## Extracted data
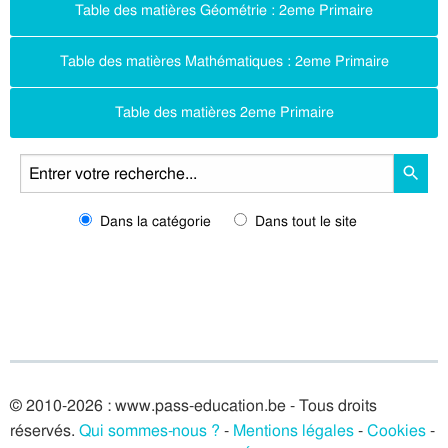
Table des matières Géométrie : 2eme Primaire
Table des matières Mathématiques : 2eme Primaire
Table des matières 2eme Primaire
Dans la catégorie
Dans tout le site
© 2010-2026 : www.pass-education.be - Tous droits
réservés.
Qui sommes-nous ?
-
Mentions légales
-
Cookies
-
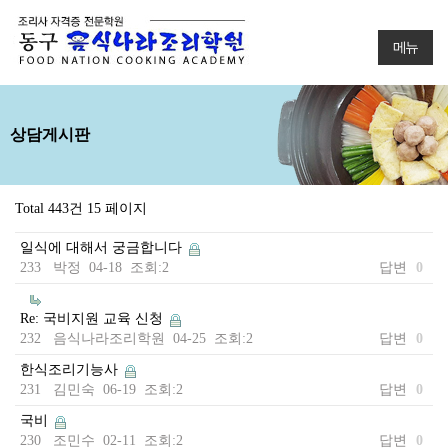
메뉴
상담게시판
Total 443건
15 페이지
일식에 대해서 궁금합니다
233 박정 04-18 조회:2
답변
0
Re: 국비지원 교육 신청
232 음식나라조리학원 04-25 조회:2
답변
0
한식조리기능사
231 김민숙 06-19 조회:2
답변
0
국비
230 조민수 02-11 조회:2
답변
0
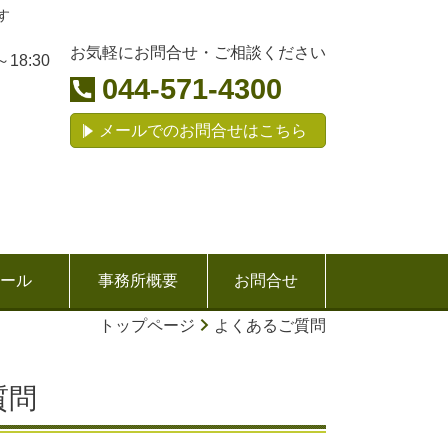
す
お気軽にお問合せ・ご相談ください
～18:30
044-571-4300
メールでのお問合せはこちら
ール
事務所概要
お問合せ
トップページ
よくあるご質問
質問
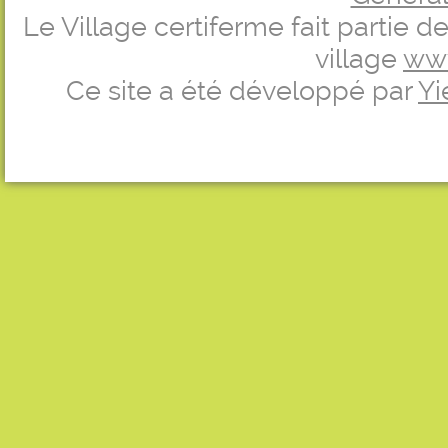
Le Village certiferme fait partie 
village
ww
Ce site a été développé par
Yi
* * *
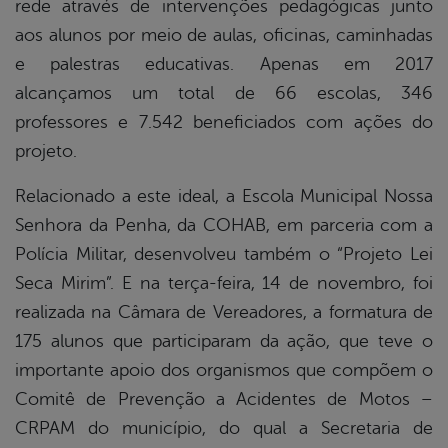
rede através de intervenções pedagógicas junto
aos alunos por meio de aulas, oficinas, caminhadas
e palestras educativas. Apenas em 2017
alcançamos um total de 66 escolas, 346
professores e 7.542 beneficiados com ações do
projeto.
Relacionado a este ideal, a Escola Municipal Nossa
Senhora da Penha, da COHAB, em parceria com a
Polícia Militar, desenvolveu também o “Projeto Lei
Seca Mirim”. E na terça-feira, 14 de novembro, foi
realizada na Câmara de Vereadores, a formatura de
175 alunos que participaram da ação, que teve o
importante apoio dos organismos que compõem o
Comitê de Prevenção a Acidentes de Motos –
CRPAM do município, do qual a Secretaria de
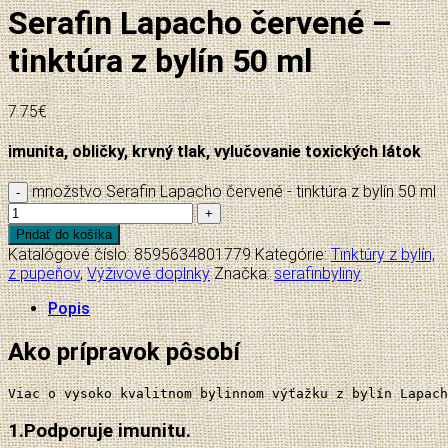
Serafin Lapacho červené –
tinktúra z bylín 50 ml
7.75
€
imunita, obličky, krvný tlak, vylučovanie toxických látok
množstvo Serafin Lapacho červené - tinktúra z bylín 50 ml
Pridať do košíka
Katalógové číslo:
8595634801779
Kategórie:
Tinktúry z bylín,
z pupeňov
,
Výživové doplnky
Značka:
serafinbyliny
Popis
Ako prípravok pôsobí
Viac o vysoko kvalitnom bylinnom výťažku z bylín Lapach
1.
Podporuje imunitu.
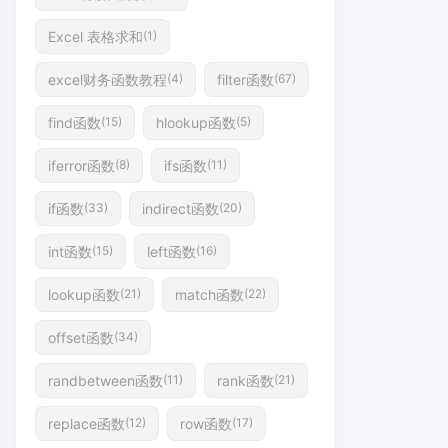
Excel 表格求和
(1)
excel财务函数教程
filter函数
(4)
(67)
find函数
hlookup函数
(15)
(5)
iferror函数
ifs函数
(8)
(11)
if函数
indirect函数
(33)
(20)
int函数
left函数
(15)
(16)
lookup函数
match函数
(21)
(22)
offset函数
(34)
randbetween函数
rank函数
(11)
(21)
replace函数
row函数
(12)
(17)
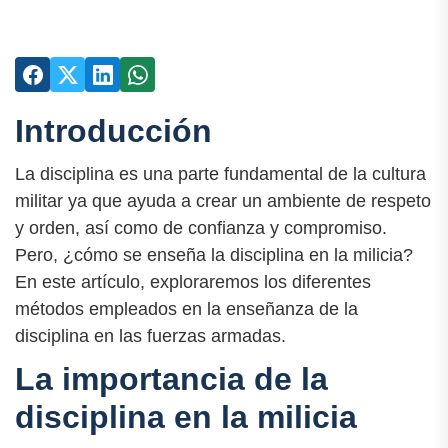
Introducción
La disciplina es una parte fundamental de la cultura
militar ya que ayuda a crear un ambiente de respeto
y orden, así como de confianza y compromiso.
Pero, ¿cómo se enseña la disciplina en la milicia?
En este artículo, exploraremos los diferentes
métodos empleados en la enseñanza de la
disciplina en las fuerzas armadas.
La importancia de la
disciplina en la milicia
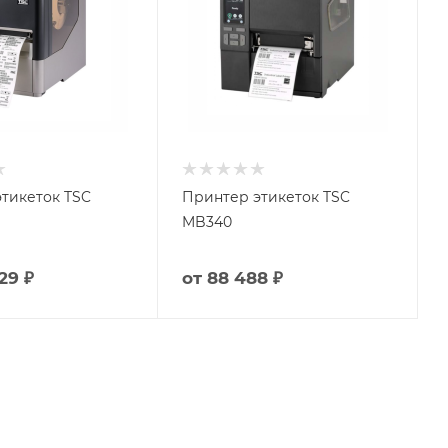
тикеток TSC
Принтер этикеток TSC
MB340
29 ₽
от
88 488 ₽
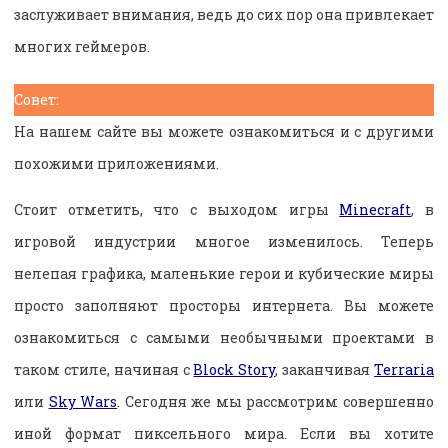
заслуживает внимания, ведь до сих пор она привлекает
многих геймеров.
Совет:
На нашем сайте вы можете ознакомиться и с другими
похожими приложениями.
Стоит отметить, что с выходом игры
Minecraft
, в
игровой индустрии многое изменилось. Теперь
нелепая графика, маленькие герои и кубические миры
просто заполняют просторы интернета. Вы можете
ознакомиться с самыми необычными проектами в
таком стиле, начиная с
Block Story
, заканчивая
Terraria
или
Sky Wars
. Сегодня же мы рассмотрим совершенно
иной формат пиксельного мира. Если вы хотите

## What to do
There is a line with "нелепая графика, маленькие" and a line with "иной формат пиксельного мира. Если вы хотите" above. Copy exactly those two lines and all lines between them, with nothing else.

## Your solution
нелепая графика, маленькие герои и кубические миры
просто заполняют просторы интернета. Вы можете
ознакомиться с самыми необычными проектами в
таком стиле, начиная с
Block Story
, заканчивая
Terraria
или
Sky Wars
. Сегодня же мы рассмотрим совершенно
иной формат пиксельного мира. Если вы хотите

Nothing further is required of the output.